Bir hücreli canlılarda, gelişmiş yapılı destek sistemleri bulunmaz. Ancak paramesyum ve öglena gibi bir hücrelilerde, pelikula denilen bir zar kalınlaşması bulunur. Bazen pelikulann yapısında kalsiyum ve silisyum minerallerinin birikmesiyle sert bir kabuk oluşur. Süngerlerde iç iskelet, spikül denilen yapılardan oluşur. Bunlar, kalsiyum karbonat ve silis gibi inorganik ve spongin gibi organik maddeden oluşan küçük yapılı iğne şeklinde kemiklerdir.Bu iğneler süngere, desteklik sağlayan bir iç iskelet olarak görev yapar. Derisi dikenlilerde, iskelet birbirine bağlanmış plakalardan meydana gelir. Bu plakalar üzerinde dikenler bulunur.
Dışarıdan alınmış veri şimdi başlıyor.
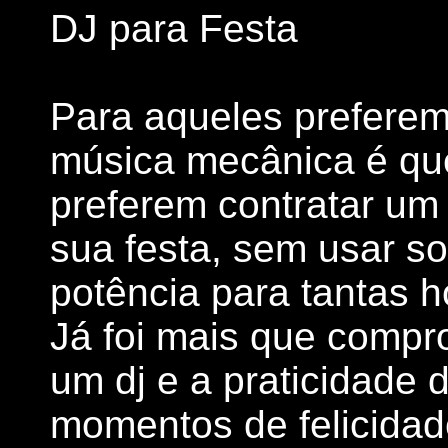
DJ para Festa
Para aqueles prefere
música mecânica é qu
preferem contratar um
sua festa, sem usar s
potência para tantas h
Já foi mais que compr
um dj e a praticidade d
momentos de felicida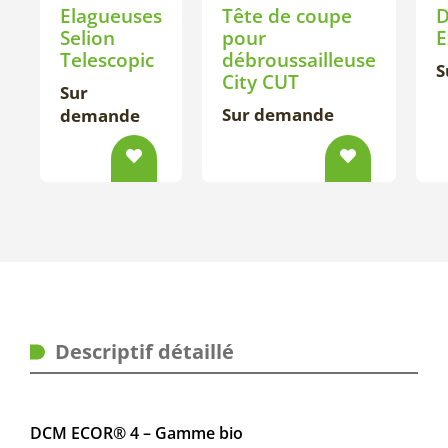
Elagueuses
Tête de coupe
D
Selion
pour
E
Telescopic
débroussailleuse
S
City CUT
Sur
Sur demande
demande
Descriptif détaillé
DCM ECOR® 4 – Gamme bio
Hayvanlarda İskelet Sistemi
Hayvanlarda görülen iskelet iç ve dış olma üzere iki tiptir. Vücudu dış kısımdan örten ve destekleyen iskelete dış iskelet, iç kısımda bulunanlara da iç iskelet denir.

a.Dış iskelet: Bir hücre veya özel hücre grubunun salgıladığı organik ve inorganik maddelerden meydana gelir. Dış iskeletin üzerinde hiçbir vücut örtüsü bulunmaz. Kaslar iskelete içten bağlanmıştır. Vücut için iyi bir koruyucu olan dış iskelet karada
yaşayan organizmalarda fazla su kaybını önler. Dış iskelet esnek bir yapıya sahip olmadığı için, eklem bacaklılarda büyüme sırasında zaman zaman değiştirilir.
b. İç iskelet: Vücudun içinde bulunur. Kaslar iskelete dıştan bağlanmıştır. Üzeri çeşitli vücut örtüleri ile örtülmüştür. Omurgalılarda çok iyi gelişmiş bir iç iskelet vardır.

Köpek balıklarında iç iskelet kıkırdaktan ibarettir. Bu iskelet bütün hayat boyunca kemikleşmeden kalır. Diğer omurgalılarda ise embriyo döneminde kıkırdak dokusundan oluşan iç iskelet daha sonra kemik dokuya dönüşür.